Plan the attractions you want to see in advance
Berlin is absolutely brimming with world-class attractions. It would take you years to see them all – but there are certainly some highlights that you can enjoy with just a limited time. Here are some things that you can’t miss.
- The iconic Brandenburg Gate.
- The equally iconic Berlin Wall – part of it that is still remaining has now been decorated with street art and is now East Side Gallery. You can also visit Checkpoint Charlie, although this area is very touristy.
- The DDR Museum – this was my favourite Museum in Berlin.
- The Memorial to the Murdered Jews of Europe – this is obviously a very upsetting place to visit. But it is essential to learn about.
- The Stasi Museum – a fascinating museum about spies in East Germany.
- The Tranenplast, which is the ‘house of tears’ and is all about families who lived either side of the Berlin Wall.
- Charlottenburg Palace, which is an old Prussian palace.
- Templehof, a disused airport.
- The Reichstag – this is the parliament building of Berlin and is a great place to learn about German politics, past and present.
- The David Hasselhoff Museum is more a shrine than a museum, but it’s worth visiting for the comedy factor, especially because many Berlin attractions are quite heavy. After visiting the museum, you can go upstairs to the bar to enjoy a stein of beer!
- There are also lots of day trips that you can do from Berlin, including Potsdam and Wannsee.
If you want to see how these attractions fit together, take a look at my 3 days in Berlin itinerary.
Do at least one walking tour!
One of the best ways to learn about Berlin’s diverse history is through a walking tour. There’s so much to see in this city, and a trained guide will show you around the best of it, taking you to hidden places that you wouldn’t have known about otherwise. It’s well worth doing!
I always to European walking tours with SANDEMANS. They do a general walking tour, a communist tour, a Third Reich tour an alternative culture tour – and more!
If you don’t want to walk, try a hop on hop off bus tour!
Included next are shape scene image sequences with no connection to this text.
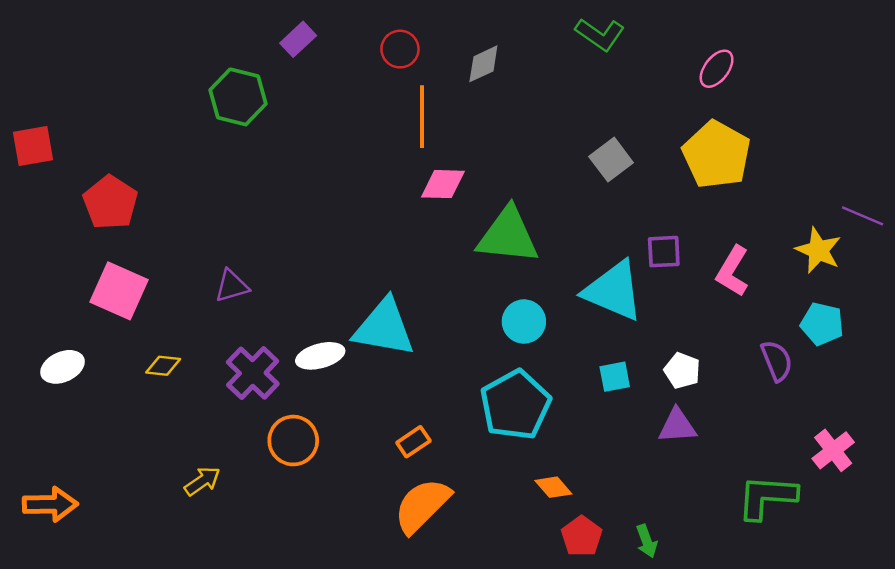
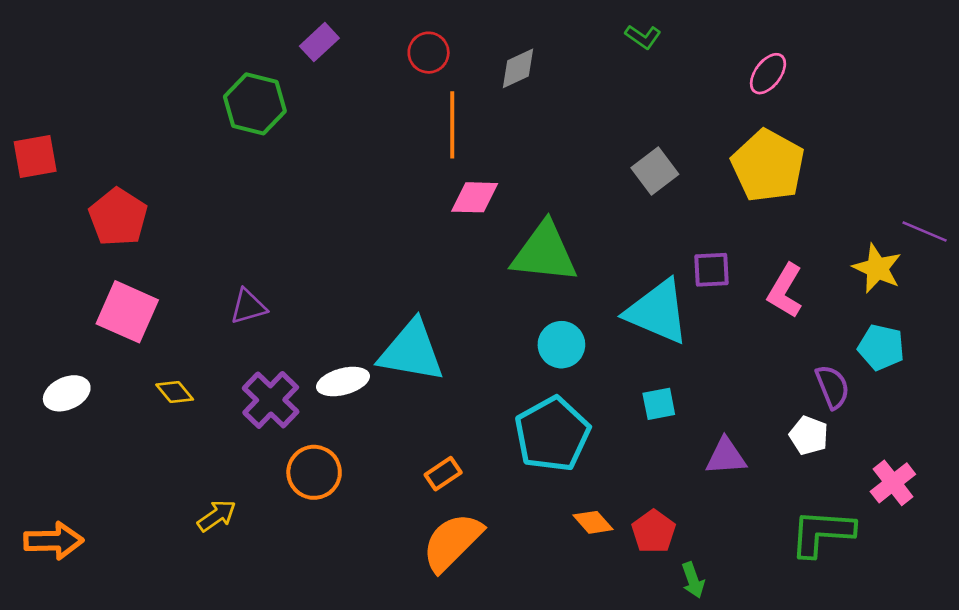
green L-shape: (600, 34) -> (643, 37), size x0.7
yellow diamond: (163, 366) -> (175, 392), turned 44
white pentagon: (682, 371) -> (809, 435), moved
red pentagon: (582, 536) -> (654, 531), moved

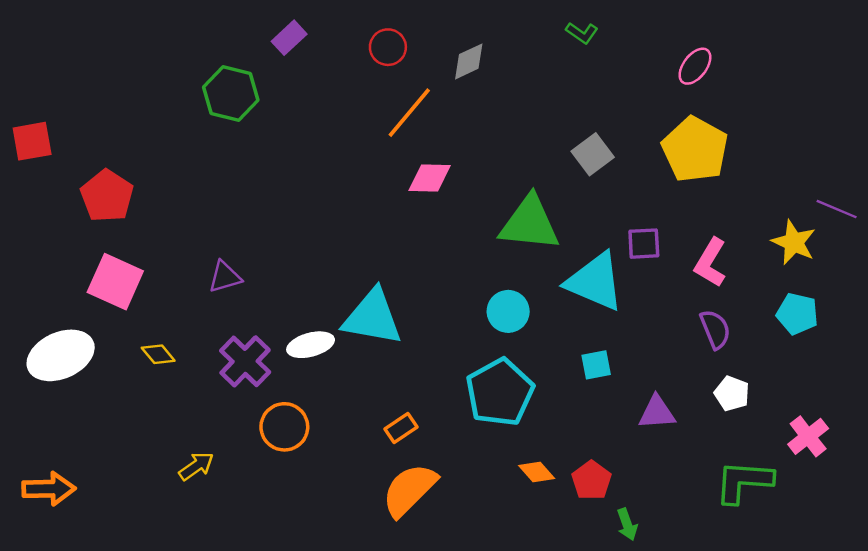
orange line: (452, 125) -> (409, 113), turned 40
green triangle: (544, 253) -> (530, 223), moved
purple semicircle: (832, 387) -> (715, 329), moved
white ellipse: (67, 393) -> (61, 355), size x1.6

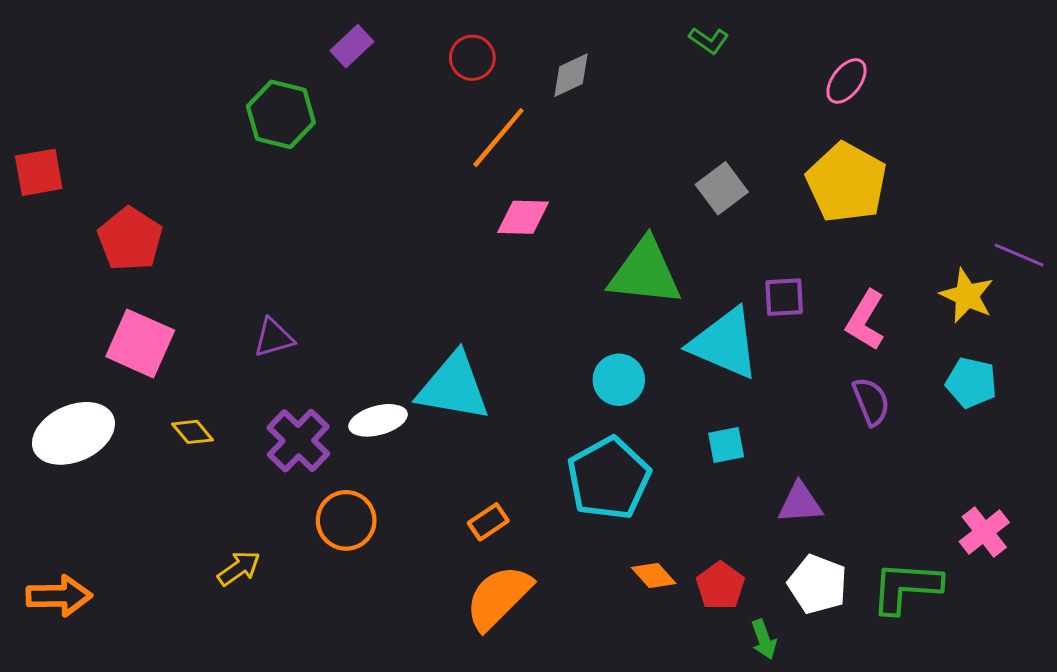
white pentagon: (732, 394) -> (818, 584), moved, size x1.4

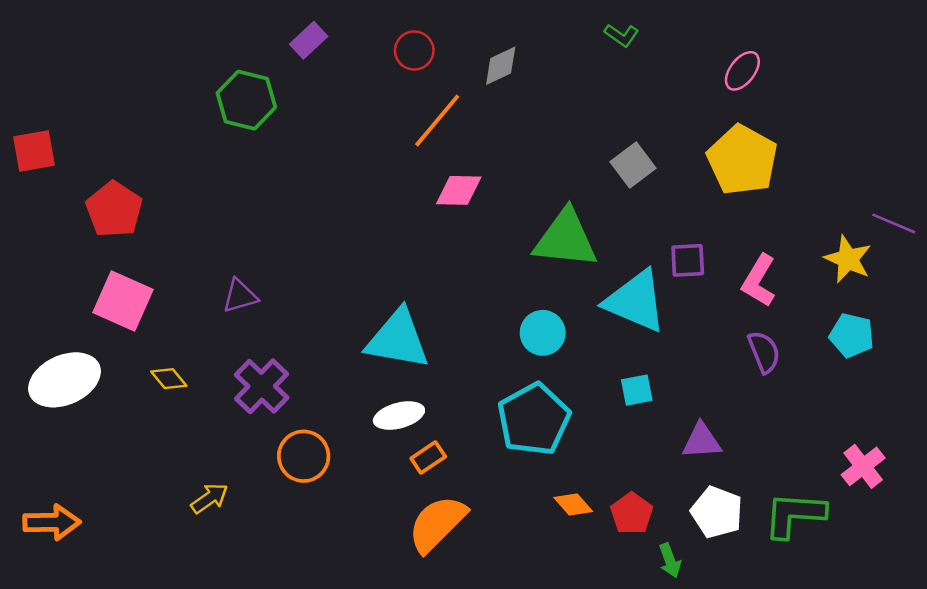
white ellipse: (378, 420) -> (399, 416), moved

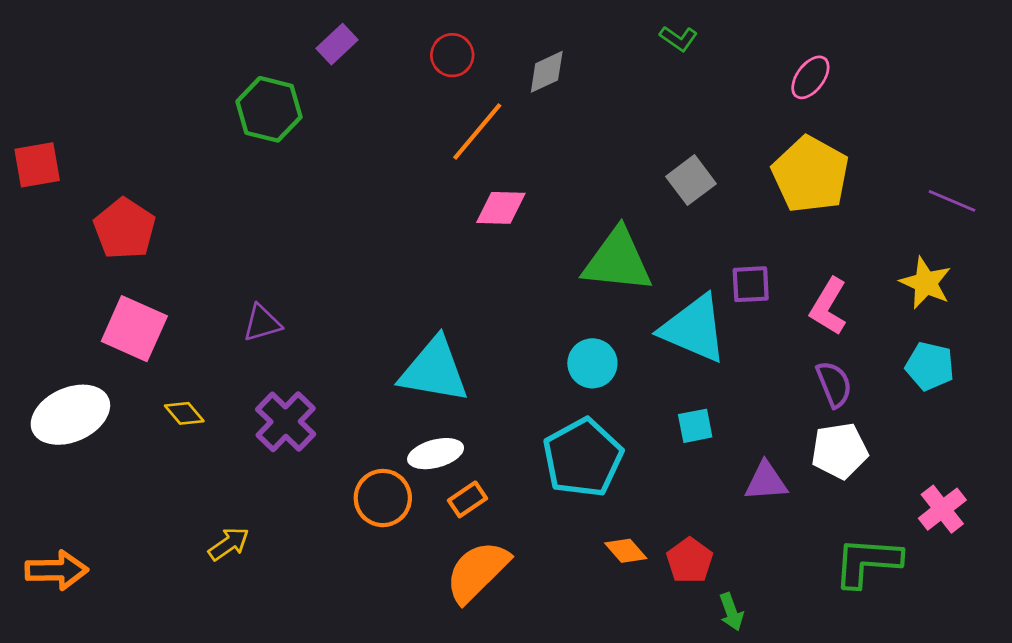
purple line: (894, 223) -> (952, 201), moved
orange circle: (304, 456) -> (383, 498), moved
white pentagon: (717, 512) -> (840, 451), moved, turned -30

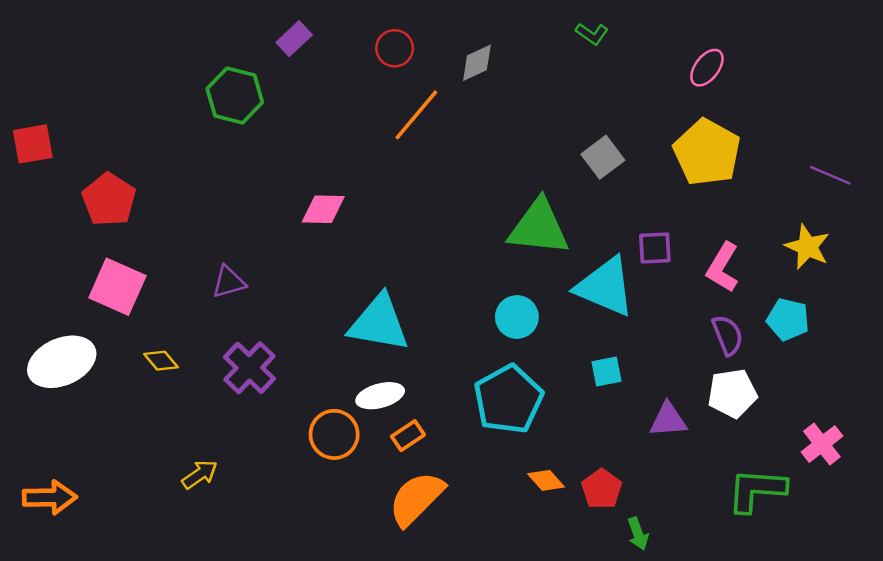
pink diamond: (501, 208) -> (323, 209), moved
cyan pentagon: (930, 366) -> (788, 319), moved

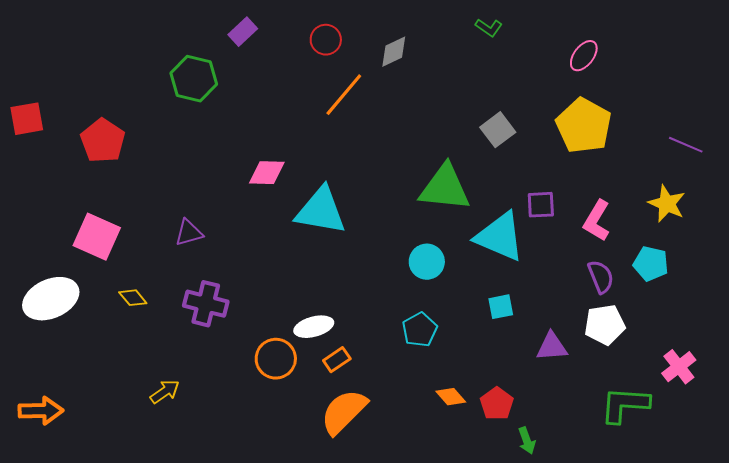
red pentagon: (109, 200) -> (103, 141), moved
cyan triangle: (379, 323) -> (321, 211), moved
purple cross: (249, 368) -> (206, 304), turned -30
cyan pentagon: (508, 399) -> (420, 330), size x0.6

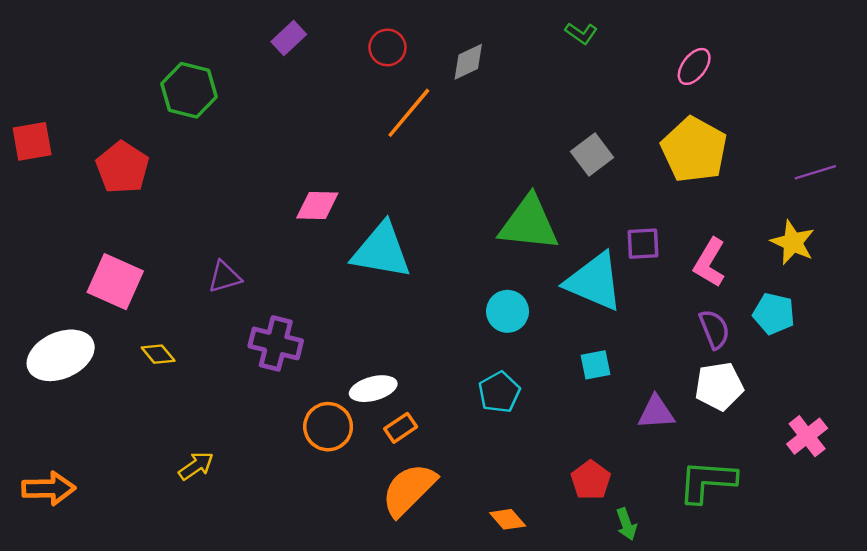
green hexagon: (194, 79) -> (189, 90), moved
purple line: (686, 145) -> (815, 172), turned -40
purple cross: (206, 304) -> (276, 343), moved
orange diamond: (451, 397) -> (508, 519), moved
green L-shape: (625, 405) -> (707, 481), moved

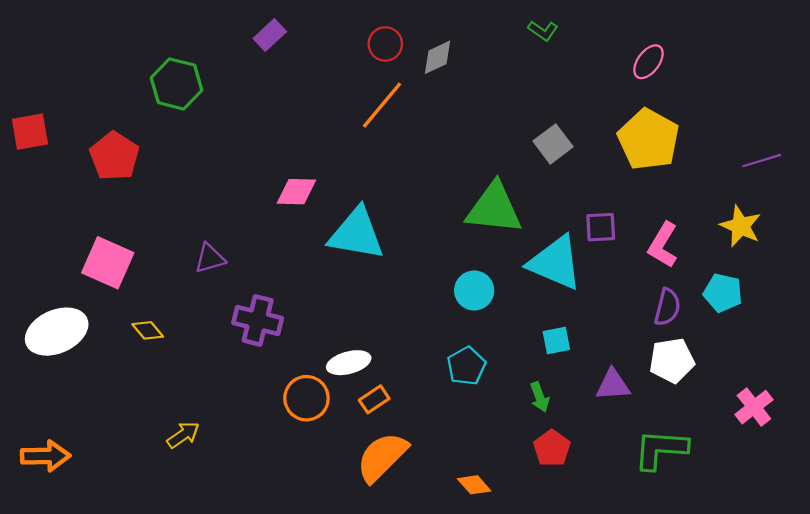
red circle: (387, 47) -> (385, 44), moved
purple semicircle: (714, 329) -> (667, 307), turned 36
green arrow: (626, 524) -> (540, 397), moved

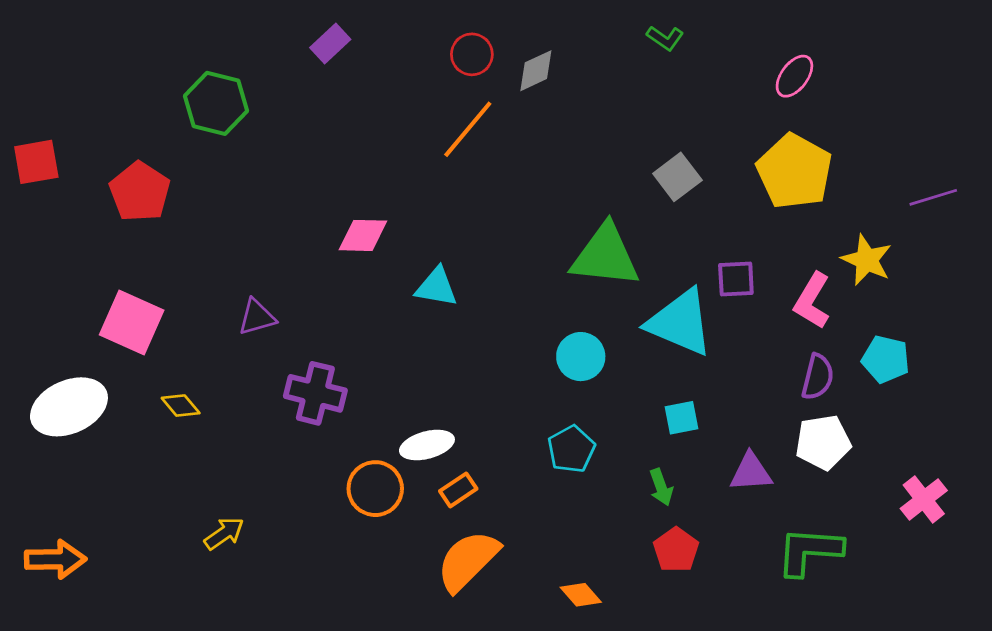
yellow star: (741, 226) -> (867, 260), moved
cyan triangle: (356, 234) -> (436, 287), size x0.6

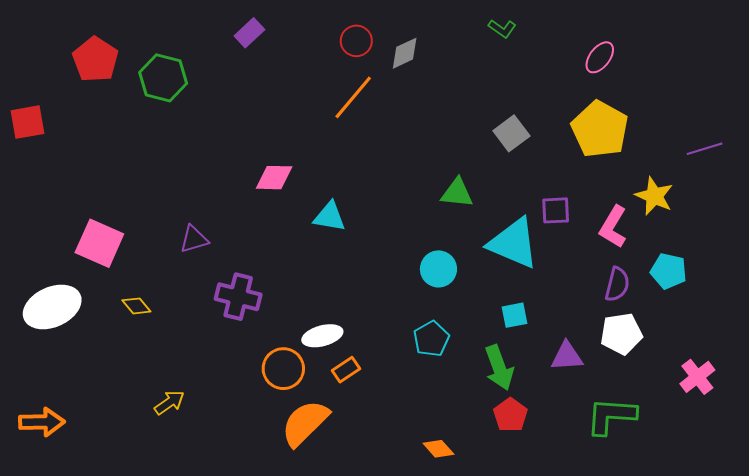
red pentagon: (140, 192) -> (95, 59), moved
green triangle: (605, 256) -> (457, 193), size x0.6
green arrow: (661, 487) -> (499, 368), size x1.6
orange semicircle: (468, 561) -> (305, 423), moved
Consider booking accommodation in the East Side
Most people stay in gentrified areas like Kreuzberg and Mitte when they visit Berlin, but you can get some great deals in hotels a little further out of the centre.
I stayed in The Niu Hide, which was a funky and modern hotel. It takes a little while to get to the city centre from here, but it’s well worth it for the lower prices!
Everybody in the tourist industry will speak English – but it never hurts to brush up on your German!
Germans are exceptionally good at speaking English, and you’ll find that most younger people will be able to converse in English – definitely if they work in the tourist industry.
However, it never hurts to speak a little of the local language, even if the other person can speak perfect English.
Saying “Guten tag” instead of hello or “Danke” instead of thank you shows that you respect their language.
You can also say “sprechen sie englisch?” to somebody before talking to them in English. Even if they speak perfect English, it’s polite to ask first!
Make sure that you enjoy Berlin’s multicultural dining scene
Berlin has a fantastic dining scene. This isn’t the place to book a self-catered stay, because you will want to eat at as many restaurants as possible while you’re here!
Don’t worry if you’re vegan or vegetarian – it’s one of the best cities for plant-based food in the world.
Some amazing places I dined at were:
- Matreshka, a Russian restaurant with plenty of veggie options – and a free shot of vodka at the end of the meal!
- The Tajikistan Tea Rooms, which had Central Asian dishes like plov and samsas, in a beautiful tea house setting.
- You can’t visit Berlin without trying currywurst! Some places do veggie currywurst if you don’t eat meat.
Expect the unexpected
While there is a lot of history in Berlin, it’s also one of the most exciting and dynamic cities in the world. After I visited the David Hasselhoff Museum, I ended up buying tickets to see him in concert the following night! That kind of stuff just happens in Berlin – it’s a city where anything goes.
I hope that this post has helped you plan your trip to Berlin! It’s a city like no other, and I’m sure you’ll love your time there!